気象予報士がタドる空の魅力 vol.8 夕焼けが愛されるワケとは?
夕焼けは、なぜこれほどまでに、愛されるのでしょうか。夕焼けの写真を撮影し、「夕焼けを見ると癒される」と感じていませんか? 二度と同じ夕焼けに出会うことは無く、一瞬一瞬の表情が豊か、だからではないかと私は考えます。では、なぜ、それほどまでに夕焼けの姿が多彩なのか、たどってみました。

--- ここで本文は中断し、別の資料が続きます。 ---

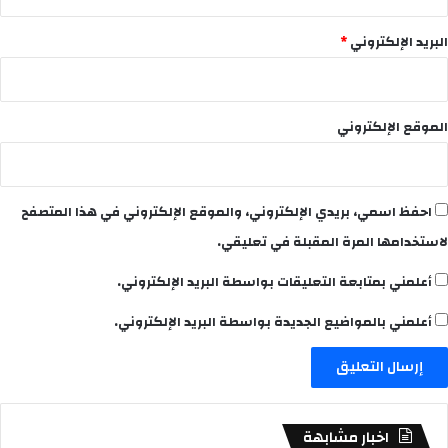
البريد الإلكتروني
*
الموقع الإلكتروني
احفظ اسمي، بريدي الإلكتروني، والموقع الإلكتروني في هذا المتصفح
لاستخدامها المرة المقبلة في تعليقي.
أعلمني بمتابعة التعليقات بواسطة البريد الإلكتروني.
أعلمني بالمواضيع الجديدة بواسطة البريد الإلكتروني.
اخبار مشابهة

夕焼けとは、“日没のころ、西の地平線に近い空が赤く見える現象”を言います。先日、水平線に沈む夕陽を長女(小5)と眺める機会がありました。水平線に隠れる太陽を見終わったら、しばし呆然とたちつくし「あっという間だったね~ きれいだったね~」と。太陽が沈み始め沈み終わるまでにかかる時間は、緯度によります。赤道付近では2分ほど、日本では2分半ほどで、この短時間の西の空の表情は、自然が人間に演出してくれた芸術とも解釈できますね。
こちらは、長女撮影、飛行機雲もみえます。
写真の太陽は、太陽が沈む前の風景です。色でいうと、「オレンジ色」でしょうか。
次の写真は雲のない空の夕焼けです。水蒸気の量が少なく乾燥していると、この写真のように、黄色っぽい薄色の夕焼けが見られます。
一方、写真のような燃える夕焼けを見るときもあります。これは、空の高いところに雲が多くでているタイミング。大気中の水蒸気が多いほど波長の短い青色光が散乱し、波長の長い赤色は散乱されずに目に届くため、真っ赤に見えます。
水蒸気の多い海岸沿いの、こちらの空には赤から灰色のグラデーションがされています。
遠い太陽の近くは赤、真ん中はオレンジ、手前の空は白、そして雲の底辺はなんともいえない灰色。水分の多い海沿いならではの光景です。
また、日没後に、写真のようなマジックアワーとよばれているタイミングに見ることができる夕焼けもあります。オレンジ色、金色、紫色、紺色など徐々に染まり方が変わり、太陽の光源もないことから、風景が最も美しく見えるとも言われています。
黄色~オレンジ色の夕焼けの場合、翌日は晴れ。燃えるような赤い色の夕焼けの場合は、これからお天気下り坂。黄色っぽい夕焼けは、乾燥している冬ごろに見られ、赤っぽい色の夕焼けは湿度の高い夏にみられることが多いです。
いかがでしたか?夕焼けが今までよりも好きになっていただけたら嬉しいです。